Tony Perkins, the president of the Family Research Council, acknowledged that even apart from GOP stances and rhetoric, abortion policy has recognized these exceptions for decades and that he wouldn’t jump on any of his “friends” who say they favor these exceptions.

“But I think this is a moment in time which we can have the discussion to be, I think, logically consistent in our view of life,” he said. “The means of conception — does that determine the value of a life? I mean, if it’s artificial insemination, does that mean it’s not life?”

The exceptions developed at the national level as part of a compromise in the 1970s, after the Supreme Court’s 1973 Roe v.

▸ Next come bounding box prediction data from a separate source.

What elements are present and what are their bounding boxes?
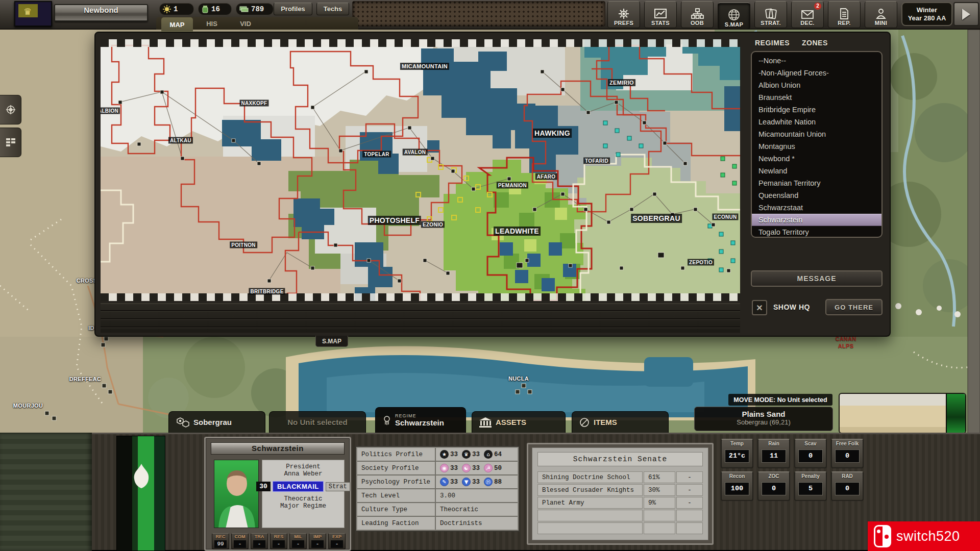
row-value: Theocratic [436, 503, 518, 516]
res-button[interactable]: RES- [270, 533, 287, 549]
map-label[interactable]: ZEMIRIO [608, 79, 635, 86]
map-label[interactable]: SOBERGRAU [631, 214, 682, 223]
strat-button[interactable]: STRAT. [754, 1, 787, 28]
regime-list-item[interactable]: Montagnus [752, 140, 881, 153]
com-button[interactable]: COM- [231, 533, 249, 549]
stat-penalty: Penalty5 [794, 471, 827, 501]
button-label: DEC. [800, 20, 814, 26]
strat-button-small[interactable]: Strat [326, 482, 350, 491]
stats-button[interactable]: STATS [644, 1, 677, 28]
senate-row: Shining Doctrine School 61% - [537, 471, 703, 483]
stat-value: 64 [494, 451, 502, 458]
faction-extra: - [676, 471, 703, 483]
crosshair-globe-icon [6, 105, 16, 115]
regime-list-item[interactable]: -Non-Aligned Forces- [752, 67, 881, 79]
tab-assets[interactable]: ASSETS [472, 411, 566, 433]
smap-button[interactable]: S.MAP [718, 3, 750, 30]
mil-button[interactable]: MIL- [289, 533, 307, 549]
map-label[interactable]: AFARO [535, 173, 557, 180]
map-label[interactable]: AVALON [403, 149, 428, 156]
tab-no-unit[interactable]: No Unit selected [269, 411, 366, 433]
map-label[interactable]: POITNON [230, 242, 257, 248]
humanity-icon: Ⓗ [484, 478, 493, 486]
regime-flag[interactable]: ♛ [14, 1, 52, 27]
regime-list-item[interactable]: Newbond * [752, 153, 881, 165]
regime-banner [116, 436, 165, 551]
rec-button[interactable]: REC99 [212, 533, 229, 549]
turn-year: Year 280 AA [908, 14, 946, 22]
tab-regimes[interactable]: REGIMES [755, 39, 790, 47]
tab-map[interactable]: MAP [161, 17, 193, 32]
rep-button[interactable]: REP. [828, 1, 861, 28]
show-hq-checkbox[interactable]: ✕ [752, 300, 767, 315]
regime-list-item[interactable]: Leadwhite Nation [752, 116, 881, 128]
go-there-button[interactable]: GO THERE [825, 299, 883, 315]
map-label[interactable]: PHOTOSHELF [368, 216, 421, 225]
map-label[interactable]: TOPELAR [362, 151, 391, 158]
row-value: 3.00 [436, 489, 518, 502]
map-label[interactable]: MICAMOUNTAIN [400, 63, 449, 70]
bg-label-mourjou[interactable]: MOURJOU [13, 403, 43, 409]
map-label[interactable]: BRITBRIDGE [249, 288, 285, 295]
regime-list-item[interactable]: Braunsekt [752, 91, 881, 104]
resource-political-points: 1 [159, 3, 194, 15]
bg-label-alps: ALPS [838, 343, 854, 349]
grid-icon [6, 138, 16, 147]
bg-label-dreffeac[interactable]: DREFFEAC [69, 376, 101, 382]
top-bar-grill [352, 1, 605, 27]
exp-button[interactable]: EXP- [328, 533, 346, 549]
tab-label: ITEMS [594, 418, 617, 427]
tab-zones[interactable]: ZONES [802, 39, 828, 47]
regime-list-item[interactable]: --None-- [752, 55, 881, 67]
oob-button[interactable]: OOB [681, 1, 714, 28]
regime-list-item[interactable]: Pemanian Territory [752, 177, 881, 189]
stat-zoc: ZOC0 [757, 471, 790, 501]
mini-button[interactable]: MINI [865, 1, 897, 28]
blackmail-button[interactable]: BLACKMAIL [273, 481, 324, 492]
bg-label-nucla[interactable]: NUCLA [508, 375, 529, 382]
table-row: Culture Type Theocratic [357, 503, 518, 516]
regime-list-item[interactable]: Newland [752, 165, 881, 177]
smap-window-tab[interactable]: S.MAP [315, 336, 348, 347]
regime-list-item[interactable]: Queensland [752, 189, 881, 202]
regime-list-item[interactable]: Albion Union [752, 79, 881, 91]
strategic-map[interactable]: ALBION ALTKAU NAXKOPF MICAMOUNTAIN ZEMIR… [101, 39, 740, 301]
map-label[interactable]: LEADWHITE [494, 227, 541, 236]
imp-button[interactable]: IMP- [309, 533, 326, 549]
regime-list-item-selected[interactable]: Schwarzstein [752, 214, 881, 226]
techs-button[interactable]: Techs [316, 3, 349, 15]
prefs-button[interactable]: PREFS [607, 1, 640, 28]
tab-regime-schwarzstein[interactable]: REGIME Schwarzstein [375, 407, 466, 433]
message-button[interactable]: MESSAGE [751, 270, 883, 287]
watermark-text: switch520 [896, 529, 960, 544]
regime-list-item[interactable]: Schwarzstaat [752, 202, 881, 214]
map-label[interactable]: EZONIO [421, 221, 445, 228]
profiles-button[interactable]: Profiles [274, 3, 312, 15]
next-turn-button[interactable] [953, 2, 979, 26]
map-label[interactable]: NAXKOPF [240, 100, 269, 107]
faction-share: 30% [644, 484, 675, 496]
tra-button[interactable]: TRA- [251, 533, 268, 549]
map-label[interactable]: ZEPOTIO [688, 259, 714, 266]
edge-list-button[interactable] [0, 128, 21, 157]
map-label[interactable]: HAWKING [533, 129, 572, 138]
regime-list-item[interactable]: Micamountain Union [752, 128, 881, 140]
dec-button[interactable]: 2 DEC. [791, 1, 824, 28]
report-icon [839, 8, 850, 20]
senate-title: Schwarzstein Senate [537, 452, 703, 466]
map-label[interactable]: ECONUN [712, 214, 738, 220]
star-icon: ★ [440, 450, 449, 459]
tab-vid[interactable]: VID [231, 17, 260, 30]
map-label[interactable]: PEMANION [497, 182, 528, 189]
regime-list-item[interactable]: Togalo Territory [752, 226, 881, 238]
edge-globe-button[interactable] [0, 95, 21, 124]
map-label[interactable]: ALTKAU [168, 137, 193, 144]
map-label[interactable]: TOFARID [583, 158, 610, 164]
regime-list-item[interactable]: Britbridge Empire [752, 104, 881, 116]
tab-items[interactable]: ITEMS [572, 411, 669, 433]
tab-his[interactable]: HIS [197, 17, 227, 30]
map-label[interactable]: ALBION [101, 108, 120, 114]
switch-logo-icon [874, 525, 891, 547]
tab-sobergrau[interactable]: Sobergrau [168, 411, 265, 433]
senate-row: Planet Army 9% - [537, 497, 703, 509]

Wade ruling establishing a national right to abortion.

Congress decided that taxpayers wouldn’t be asked to fund abortions, bowing to pro-life beliefs, but there could be exceptions for the toughest cases involving rape, incest and instances where the pregnancy risked the mother’s life.

Ms. Hawkins said she has friends who were conceived in rape who have been “dehumanized” on social media in recent weeks, and she wants them to have a broader platform to tell their stories.

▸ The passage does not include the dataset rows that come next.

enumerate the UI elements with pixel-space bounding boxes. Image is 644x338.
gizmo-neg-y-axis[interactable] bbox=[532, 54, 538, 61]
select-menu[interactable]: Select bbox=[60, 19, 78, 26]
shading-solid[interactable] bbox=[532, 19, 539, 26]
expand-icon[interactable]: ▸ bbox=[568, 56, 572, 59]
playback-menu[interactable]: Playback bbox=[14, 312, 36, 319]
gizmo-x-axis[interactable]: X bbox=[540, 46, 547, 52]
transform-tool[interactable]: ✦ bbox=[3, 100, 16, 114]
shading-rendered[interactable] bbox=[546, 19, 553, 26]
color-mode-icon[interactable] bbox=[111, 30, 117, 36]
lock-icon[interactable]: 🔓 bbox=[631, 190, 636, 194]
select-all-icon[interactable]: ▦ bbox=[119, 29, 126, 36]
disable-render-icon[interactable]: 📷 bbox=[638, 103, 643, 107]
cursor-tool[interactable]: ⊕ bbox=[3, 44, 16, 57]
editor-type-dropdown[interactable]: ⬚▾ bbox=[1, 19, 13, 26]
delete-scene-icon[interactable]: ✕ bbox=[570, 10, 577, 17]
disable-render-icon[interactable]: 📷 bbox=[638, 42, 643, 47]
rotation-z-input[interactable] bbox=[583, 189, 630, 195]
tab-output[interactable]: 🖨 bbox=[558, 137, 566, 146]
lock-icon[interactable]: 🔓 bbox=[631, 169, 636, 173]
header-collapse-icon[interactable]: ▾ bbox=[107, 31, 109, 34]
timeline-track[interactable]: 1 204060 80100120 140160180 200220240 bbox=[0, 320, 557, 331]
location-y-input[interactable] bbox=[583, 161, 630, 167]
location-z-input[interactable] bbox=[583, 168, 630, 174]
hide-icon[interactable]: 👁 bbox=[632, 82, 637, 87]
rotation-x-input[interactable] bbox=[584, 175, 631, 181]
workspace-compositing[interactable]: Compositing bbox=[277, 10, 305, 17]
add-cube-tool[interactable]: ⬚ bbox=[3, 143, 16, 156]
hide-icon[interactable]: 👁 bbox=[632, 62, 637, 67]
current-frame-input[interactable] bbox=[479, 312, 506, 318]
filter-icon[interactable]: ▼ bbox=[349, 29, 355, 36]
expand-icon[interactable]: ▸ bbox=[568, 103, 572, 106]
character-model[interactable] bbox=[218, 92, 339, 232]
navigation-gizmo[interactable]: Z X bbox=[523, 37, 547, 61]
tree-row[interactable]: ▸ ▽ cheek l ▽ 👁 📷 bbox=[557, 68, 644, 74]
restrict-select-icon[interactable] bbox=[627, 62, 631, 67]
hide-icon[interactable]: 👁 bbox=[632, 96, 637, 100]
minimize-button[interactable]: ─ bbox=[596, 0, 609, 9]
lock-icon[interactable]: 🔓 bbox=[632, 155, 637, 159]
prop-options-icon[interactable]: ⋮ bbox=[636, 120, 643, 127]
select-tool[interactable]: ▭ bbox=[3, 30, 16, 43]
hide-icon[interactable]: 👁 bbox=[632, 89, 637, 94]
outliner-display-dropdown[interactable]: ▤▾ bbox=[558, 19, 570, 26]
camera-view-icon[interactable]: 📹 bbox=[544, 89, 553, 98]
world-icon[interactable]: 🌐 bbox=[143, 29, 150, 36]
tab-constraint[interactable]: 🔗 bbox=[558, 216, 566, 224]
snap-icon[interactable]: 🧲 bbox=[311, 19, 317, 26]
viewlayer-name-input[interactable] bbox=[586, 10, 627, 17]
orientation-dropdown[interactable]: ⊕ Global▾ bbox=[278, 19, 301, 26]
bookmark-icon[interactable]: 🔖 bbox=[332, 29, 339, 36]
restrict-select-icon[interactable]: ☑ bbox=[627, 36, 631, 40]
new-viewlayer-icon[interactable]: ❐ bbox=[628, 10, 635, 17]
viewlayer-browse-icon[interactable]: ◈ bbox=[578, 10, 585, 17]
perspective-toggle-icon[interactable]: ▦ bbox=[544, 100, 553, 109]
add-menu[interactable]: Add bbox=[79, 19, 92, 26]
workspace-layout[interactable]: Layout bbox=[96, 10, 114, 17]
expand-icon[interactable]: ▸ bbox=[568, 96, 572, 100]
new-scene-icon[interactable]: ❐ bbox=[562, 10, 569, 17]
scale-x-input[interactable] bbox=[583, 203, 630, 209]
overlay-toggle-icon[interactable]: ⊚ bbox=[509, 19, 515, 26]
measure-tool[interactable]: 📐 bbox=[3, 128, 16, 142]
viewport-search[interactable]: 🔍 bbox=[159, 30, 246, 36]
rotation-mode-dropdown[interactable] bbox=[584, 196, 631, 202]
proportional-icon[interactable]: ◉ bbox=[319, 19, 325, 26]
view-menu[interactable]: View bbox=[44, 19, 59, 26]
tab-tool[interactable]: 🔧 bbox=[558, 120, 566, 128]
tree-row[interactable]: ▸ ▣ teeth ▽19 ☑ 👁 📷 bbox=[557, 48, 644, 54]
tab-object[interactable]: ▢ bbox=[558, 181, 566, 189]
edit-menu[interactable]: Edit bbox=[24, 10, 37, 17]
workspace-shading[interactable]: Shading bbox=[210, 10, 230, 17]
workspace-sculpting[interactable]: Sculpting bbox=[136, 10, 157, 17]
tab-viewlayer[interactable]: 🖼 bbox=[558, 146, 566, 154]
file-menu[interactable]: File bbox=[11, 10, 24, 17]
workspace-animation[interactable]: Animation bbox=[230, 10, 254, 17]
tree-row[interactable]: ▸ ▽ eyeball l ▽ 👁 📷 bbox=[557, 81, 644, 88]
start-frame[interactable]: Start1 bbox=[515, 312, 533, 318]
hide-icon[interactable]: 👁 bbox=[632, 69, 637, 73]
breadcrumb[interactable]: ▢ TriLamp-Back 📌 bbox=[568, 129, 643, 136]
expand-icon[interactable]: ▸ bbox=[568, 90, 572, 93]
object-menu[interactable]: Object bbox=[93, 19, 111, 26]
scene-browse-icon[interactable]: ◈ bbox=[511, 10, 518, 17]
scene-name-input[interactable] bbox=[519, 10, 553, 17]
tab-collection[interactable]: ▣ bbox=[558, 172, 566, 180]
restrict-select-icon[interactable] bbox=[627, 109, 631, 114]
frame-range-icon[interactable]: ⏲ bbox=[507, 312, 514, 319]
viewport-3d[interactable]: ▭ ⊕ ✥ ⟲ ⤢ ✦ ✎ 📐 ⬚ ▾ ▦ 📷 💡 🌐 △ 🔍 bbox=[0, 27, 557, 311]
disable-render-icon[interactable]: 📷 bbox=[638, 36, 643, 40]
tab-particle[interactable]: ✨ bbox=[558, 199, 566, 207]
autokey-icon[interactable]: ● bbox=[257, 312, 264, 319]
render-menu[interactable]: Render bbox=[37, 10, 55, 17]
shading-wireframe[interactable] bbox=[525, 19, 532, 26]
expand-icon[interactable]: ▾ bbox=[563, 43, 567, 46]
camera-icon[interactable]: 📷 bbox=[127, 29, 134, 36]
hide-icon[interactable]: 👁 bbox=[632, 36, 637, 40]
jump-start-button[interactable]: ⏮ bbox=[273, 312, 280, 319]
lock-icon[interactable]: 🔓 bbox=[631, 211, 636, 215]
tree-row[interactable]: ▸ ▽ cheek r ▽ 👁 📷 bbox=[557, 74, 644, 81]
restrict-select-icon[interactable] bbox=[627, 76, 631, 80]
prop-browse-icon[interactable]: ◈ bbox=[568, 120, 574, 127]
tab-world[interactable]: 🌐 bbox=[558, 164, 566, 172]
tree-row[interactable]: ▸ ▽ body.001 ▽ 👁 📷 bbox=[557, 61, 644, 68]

“That’s how these positions evolve on this issue,” Ms. Hawkins said. “I met someone who had been conceived in rape and that totally changed my thinking.”

Ms. McDaniel, in a statement to The Washington Times, said the GOP respects those who fight for the unborn.

“We are the party of life, and as RNC Chair, I welcome any discussion about how to protect it,” she said. “This stands in direct contrast to the Democrat Party, which has stated that there is no room for pro-life voters in their ranks.”

Ms. Hawkins said the advocates didn’t necessarily choose the timing for the push, which was spurred by states, “but now that it’s out there, I can’t in good faith not talk about this issue.”

Reporters on Capitol Hill have peppered Republican lawmakers with demands to know whether they agree with Alabama’s law, which forgoes the rape and incest exceptions.

House Minority Leader Kevin McCarthy said that for him personally, the Alabama law goes too far and that his position is in line with the views held by both President Trump and former President Ronald Reagan, who favored the exceptions. But Minority Whip Steve Scalise said that when he was in the Louisiana legislature he supported anti-abortion legislation that only had exceptions for when the life of the mother was in danger.

“I am strongly pro-life and I do believe we ought to try to protect life at every stage and that is why protecting the life of the mother was an exception I’ve always supported,” he said.

He said Louisiana may be the most pro-life state in the country — a view that was bolstered last week when Gov. John Bel Edwards, a Democrat, signed a ban on abortions after a fetal heartbeat is detected. However, at this early point in pregnancy, many people are unaware they are pregnant.

That law does not have exceptions for rape or incest. The legislation won bipartisan support and was sponsored in the state Senate by a Democrat.

“Even though I know there are horrible crimes that are committed with rape and incest the child should not be killed and terminated because of the crime of the father,” said GOP state Rep. Valarie Hodges, who sponsored the measure in the House.

Democrats, meanwhile, said failing to include the exceptions would be a new act of cruelty against a woman who had already suffered abuse. The Louisiana House voted down an amendment that would have allowed for the rape and incest exceptions.

“I am not man enough to tell a woman who has had her insides ripped apart and been raped — I’m not man enough to tell that woman, ’You know what? Live with it,’” said Democratic state Rep. Ted James.